The U.S. 10-Year Looks Poised to Cross a Red Line This WeekBy
Benchmark bond yield is nearing watershed 3 percent level
Hitting threshold could spark wave of risk repricing
Enter the danger zone. Bond markets are signaling the 10-year U.S. Treasury yield may reach 3 percent as early as this week -- a potential watershed for risk appetite across asset classes.
A deluge of debt supply and the strengthening momentum of bears feeding off inflation fears could help send benchmark yields higher. The 10-year yield currently sits at about 2.9 percent, with the U.S Treasury poised to kick off a big week of issuance by auctioning $151 billion of short-term notes and $28 billion of two-year debt later on Tuesday.
The putative 3 percent threshold -- last reached on a closing basis back in December 2013 -- is rife with symbolism and material consequences for portfolios, from hiking corporate financing costs to eroding total returns on credit and curbing equity valuations.
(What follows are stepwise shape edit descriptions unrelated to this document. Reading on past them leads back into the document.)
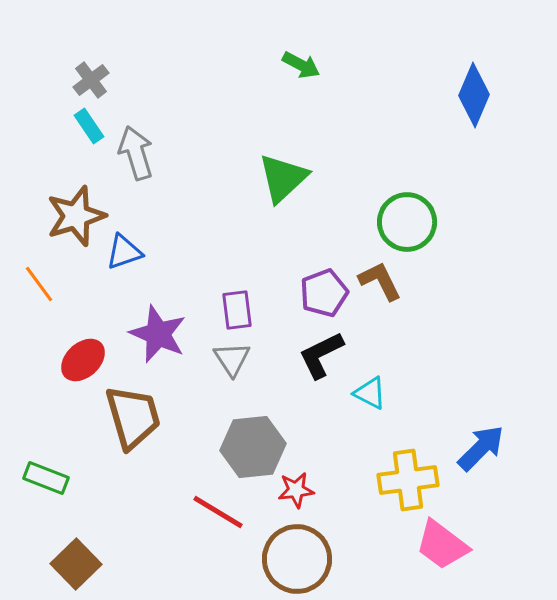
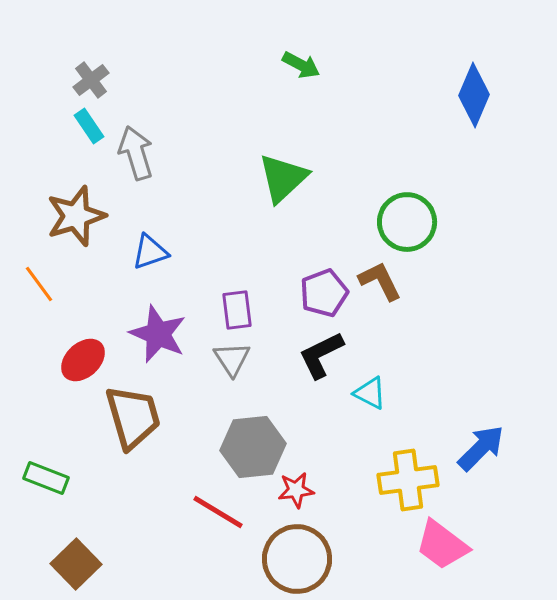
blue triangle: moved 26 px right
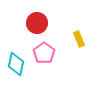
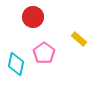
red circle: moved 4 px left, 6 px up
yellow rectangle: rotated 28 degrees counterclockwise
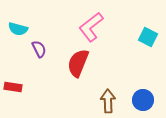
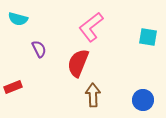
cyan semicircle: moved 10 px up
cyan square: rotated 18 degrees counterclockwise
red rectangle: rotated 30 degrees counterclockwise
brown arrow: moved 15 px left, 6 px up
“It just feels as if the market wants 10-year USTs to test the 3 percent level,” says Martin van Vliet, a senior interest rate strategist at ING Groep NV in Amsterdam. “I would expect a lot of fresh longs to be set when 3 percent is reached.”
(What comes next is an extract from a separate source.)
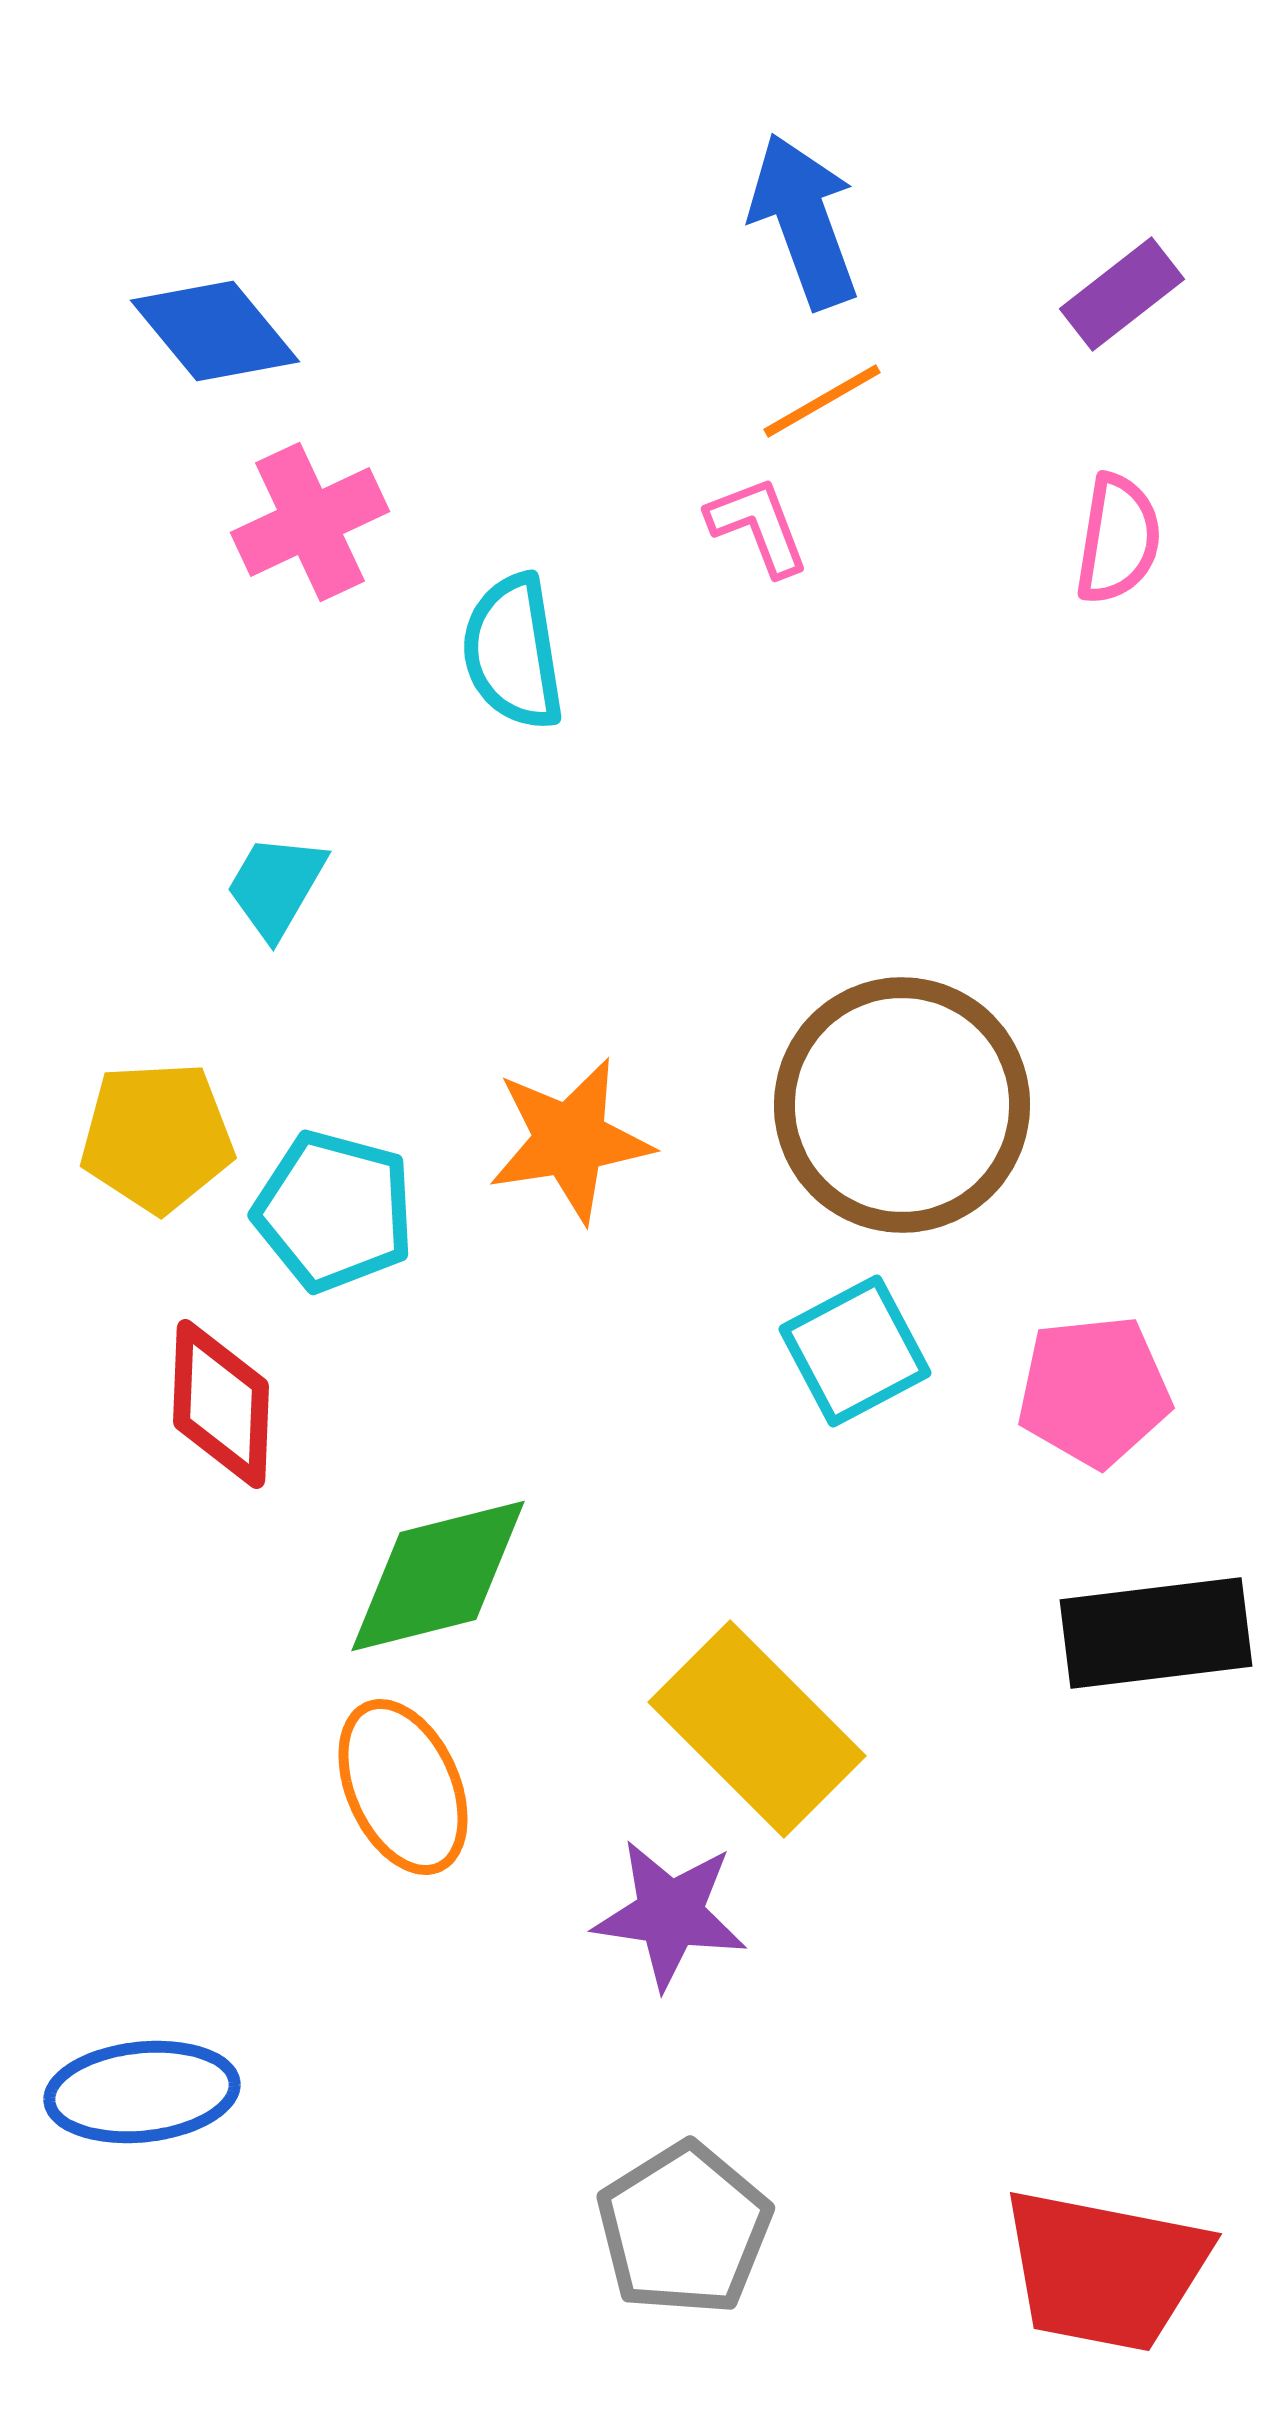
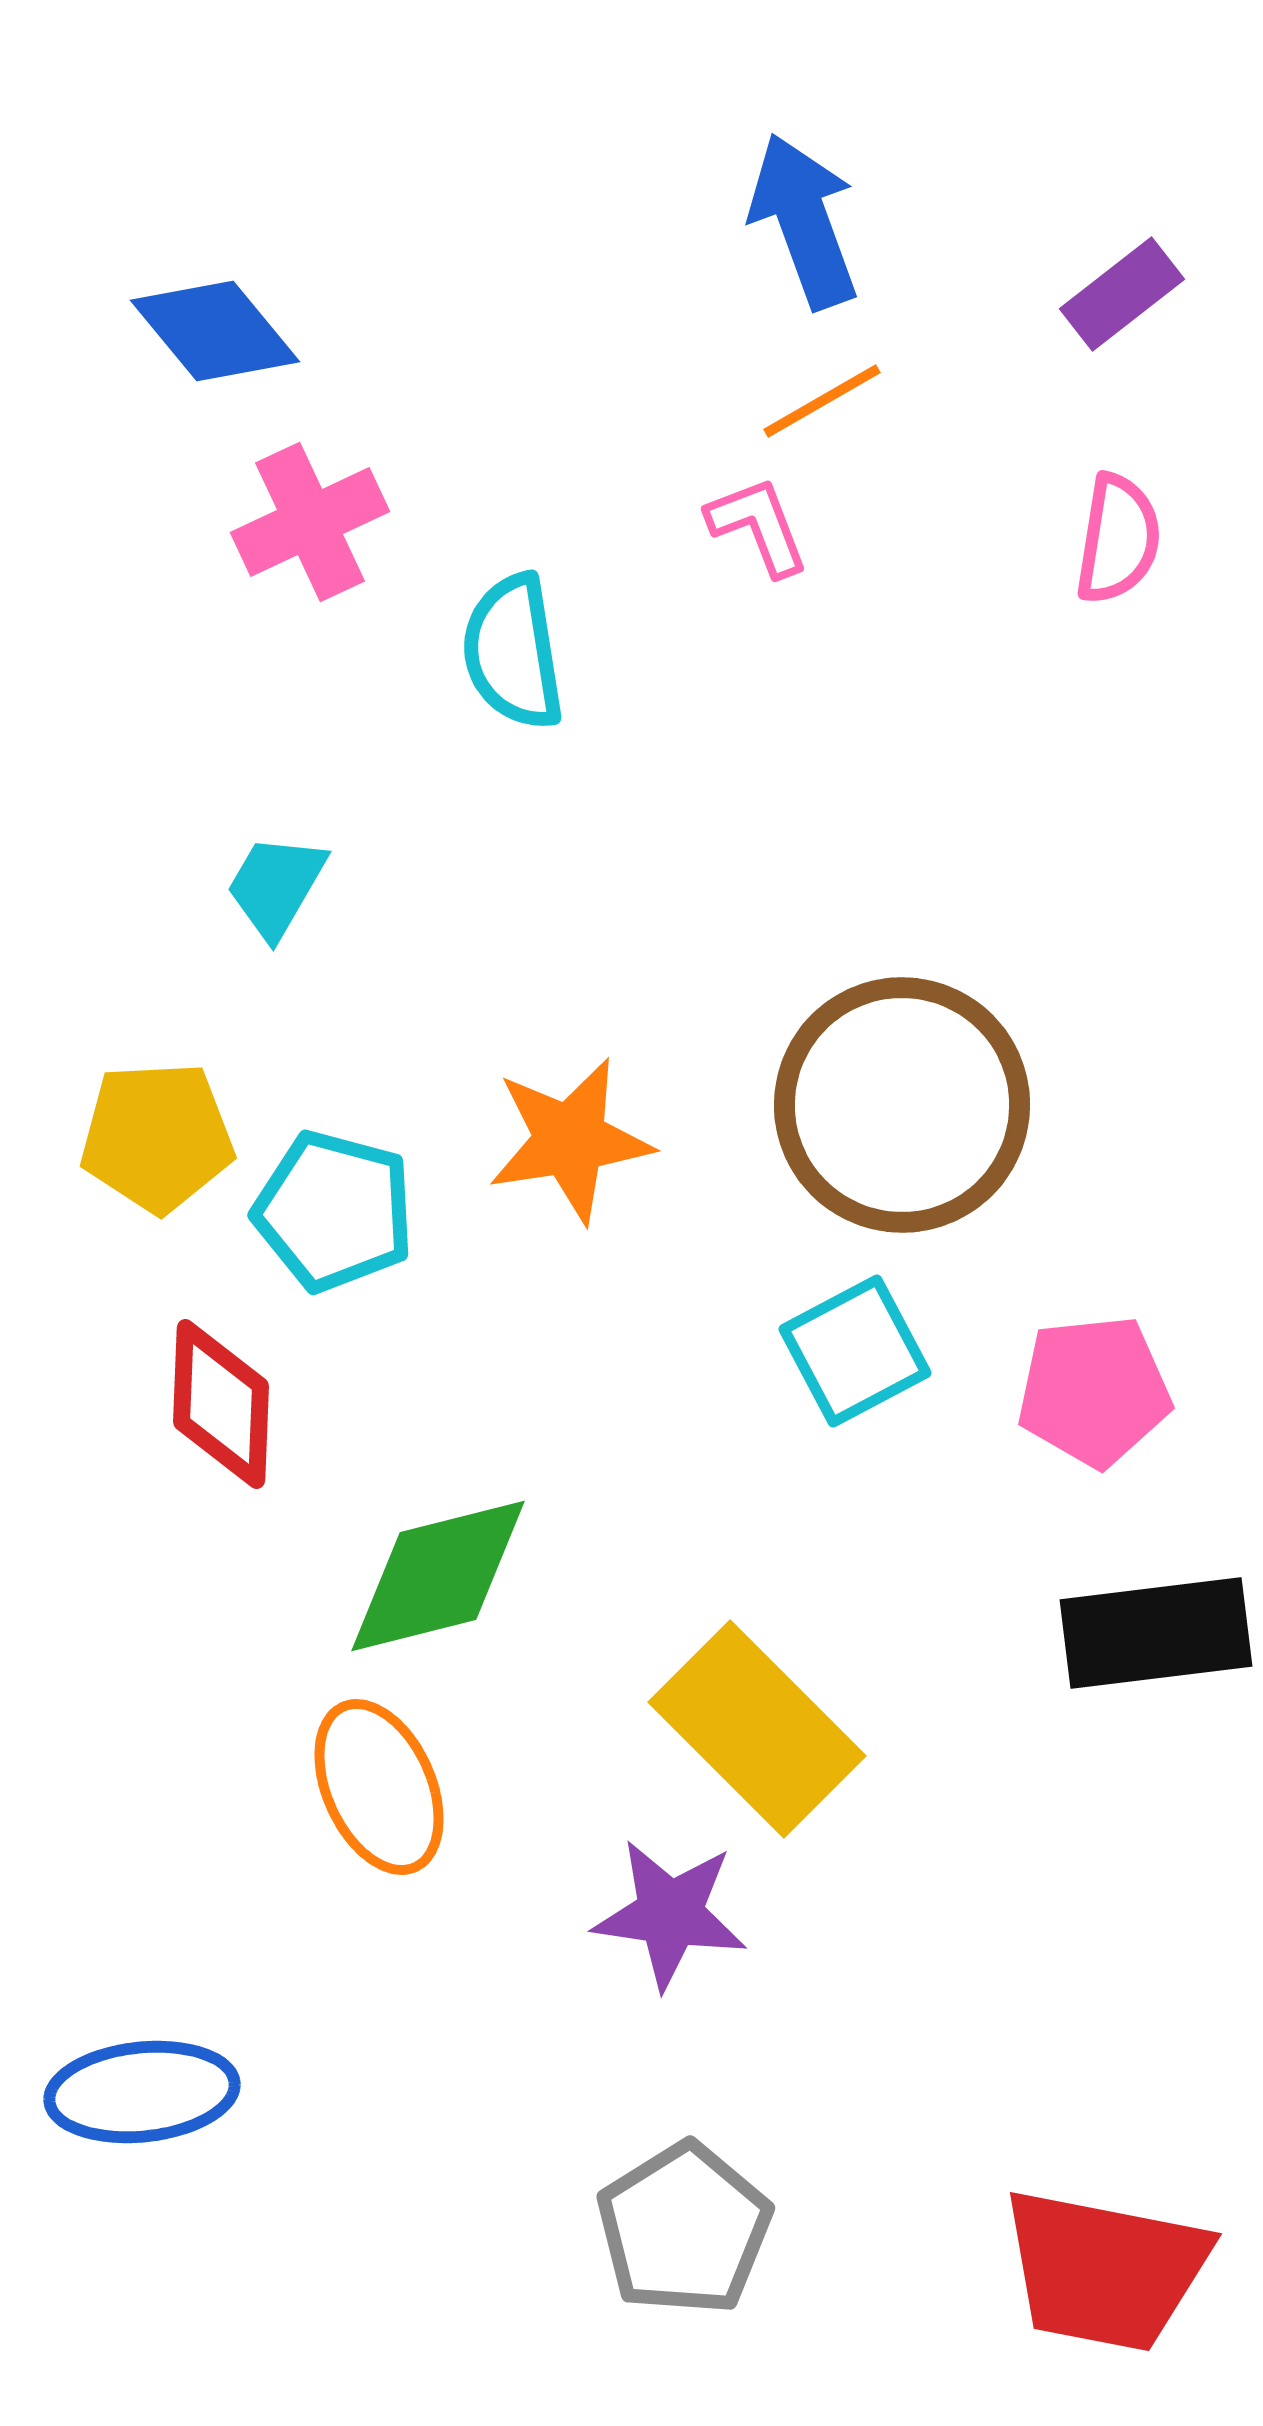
orange ellipse: moved 24 px left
Range-bound Treasuries and stable inflation expectations spurred a “Goldilocks” backdrop for financial markets in 2017, juicing stocks, corporate bonds and other types of financial assets around the world.
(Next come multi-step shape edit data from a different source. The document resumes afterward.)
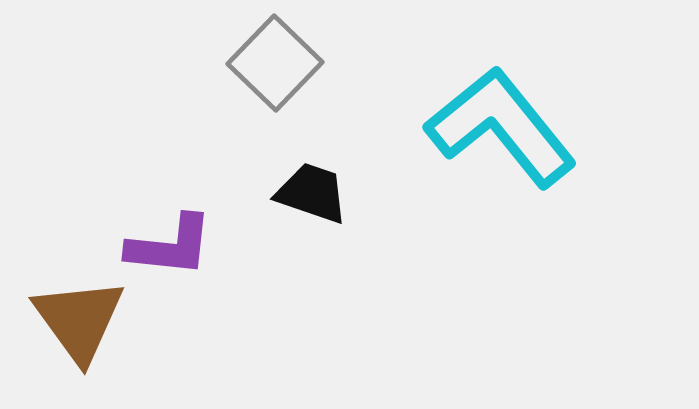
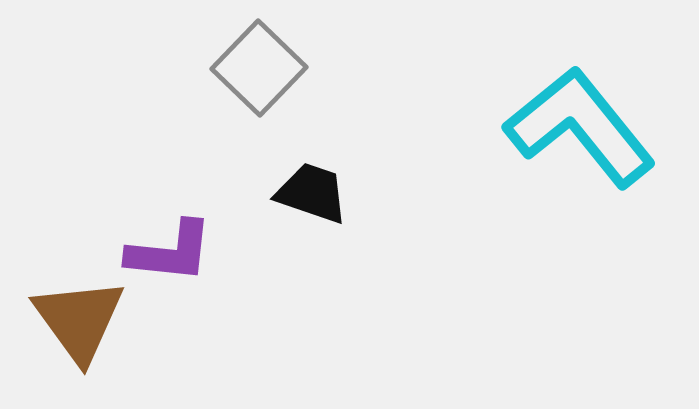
gray square: moved 16 px left, 5 px down
cyan L-shape: moved 79 px right
purple L-shape: moved 6 px down
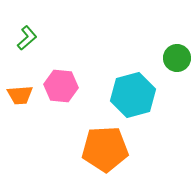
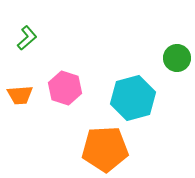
pink hexagon: moved 4 px right, 2 px down; rotated 12 degrees clockwise
cyan hexagon: moved 3 px down
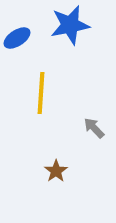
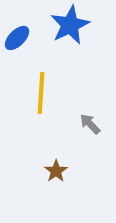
blue star: rotated 15 degrees counterclockwise
blue ellipse: rotated 12 degrees counterclockwise
gray arrow: moved 4 px left, 4 px up
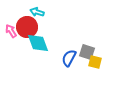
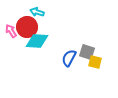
cyan diamond: moved 1 px left, 2 px up; rotated 65 degrees counterclockwise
With bond yields poised to rise, that relationship may be upturned. CrossBorder Capital, for instance, reckons the 10-year yield could test 3.5 percent this year, which would set in motion a wave of repricing that would ripple across markets.
“U.S. safe assets -- the U.S. dollar and U.S. Treasuries -- have been trading 10 percent to 20 percent expensive,” CrossBorder said. “As they adjust lower, more traditional risk assets will similarly fall in price, much like previously occurred in 1987 and 1994.”
Even bond bulls like Aaron Kohli at BMO Capital Markets are bracing for the 3 percent test in the coming trading sessions.
“We’ve got supply and some supports have given way,” he said, referring to the 10-year note breaching the 2.94 percent level last Thursday. “We could see another revisit this week.”